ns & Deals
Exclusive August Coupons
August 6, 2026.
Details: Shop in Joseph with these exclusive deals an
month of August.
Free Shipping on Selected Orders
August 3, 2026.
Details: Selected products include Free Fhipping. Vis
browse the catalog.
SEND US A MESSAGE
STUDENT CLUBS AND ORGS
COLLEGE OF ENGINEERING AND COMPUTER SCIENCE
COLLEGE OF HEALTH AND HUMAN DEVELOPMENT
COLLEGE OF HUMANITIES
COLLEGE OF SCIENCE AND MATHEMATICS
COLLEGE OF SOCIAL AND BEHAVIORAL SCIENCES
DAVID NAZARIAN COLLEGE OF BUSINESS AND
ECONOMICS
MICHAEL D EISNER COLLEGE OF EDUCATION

---

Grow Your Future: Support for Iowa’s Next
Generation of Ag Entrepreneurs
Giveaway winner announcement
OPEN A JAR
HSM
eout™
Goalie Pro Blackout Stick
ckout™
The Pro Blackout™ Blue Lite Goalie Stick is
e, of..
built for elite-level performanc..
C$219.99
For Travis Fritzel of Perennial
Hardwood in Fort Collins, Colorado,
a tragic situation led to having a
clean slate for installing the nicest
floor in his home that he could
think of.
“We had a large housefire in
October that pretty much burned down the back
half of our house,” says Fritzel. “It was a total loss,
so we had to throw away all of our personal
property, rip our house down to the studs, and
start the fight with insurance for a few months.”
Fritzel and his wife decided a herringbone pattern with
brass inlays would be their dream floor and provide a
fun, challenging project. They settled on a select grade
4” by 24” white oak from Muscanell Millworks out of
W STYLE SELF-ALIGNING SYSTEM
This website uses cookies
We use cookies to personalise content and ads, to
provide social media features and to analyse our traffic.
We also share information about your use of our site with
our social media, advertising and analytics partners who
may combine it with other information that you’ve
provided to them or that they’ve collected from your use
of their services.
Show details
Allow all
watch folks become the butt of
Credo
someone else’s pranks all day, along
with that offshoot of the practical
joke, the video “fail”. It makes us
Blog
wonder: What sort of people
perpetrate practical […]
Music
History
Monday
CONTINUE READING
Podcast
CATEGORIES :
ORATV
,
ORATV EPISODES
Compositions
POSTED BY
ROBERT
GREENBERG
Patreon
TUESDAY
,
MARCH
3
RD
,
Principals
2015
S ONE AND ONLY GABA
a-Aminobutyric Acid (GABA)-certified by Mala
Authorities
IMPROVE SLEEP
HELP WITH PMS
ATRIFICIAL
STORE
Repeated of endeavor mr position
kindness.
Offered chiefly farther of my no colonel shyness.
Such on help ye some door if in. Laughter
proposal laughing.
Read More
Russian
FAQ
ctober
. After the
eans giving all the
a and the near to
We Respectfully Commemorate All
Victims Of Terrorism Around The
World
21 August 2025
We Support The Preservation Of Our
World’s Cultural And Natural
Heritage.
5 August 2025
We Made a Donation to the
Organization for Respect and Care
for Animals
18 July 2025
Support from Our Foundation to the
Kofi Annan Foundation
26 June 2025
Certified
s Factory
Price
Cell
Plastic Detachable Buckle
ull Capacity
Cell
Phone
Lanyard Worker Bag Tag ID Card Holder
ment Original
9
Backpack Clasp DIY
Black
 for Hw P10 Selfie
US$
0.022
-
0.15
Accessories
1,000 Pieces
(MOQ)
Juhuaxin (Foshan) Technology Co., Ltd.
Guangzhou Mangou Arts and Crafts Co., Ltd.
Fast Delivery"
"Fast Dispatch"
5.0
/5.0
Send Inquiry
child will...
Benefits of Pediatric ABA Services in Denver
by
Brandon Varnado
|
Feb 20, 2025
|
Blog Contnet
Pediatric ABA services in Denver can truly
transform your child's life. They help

_WHAT YOU HAVE TO DO_
Whenever a line in the material contains the word "media", copy that line.

_ANSWER AREA_
provide social media features and to analyse our traffic.
our social media, advertising and analytics partners who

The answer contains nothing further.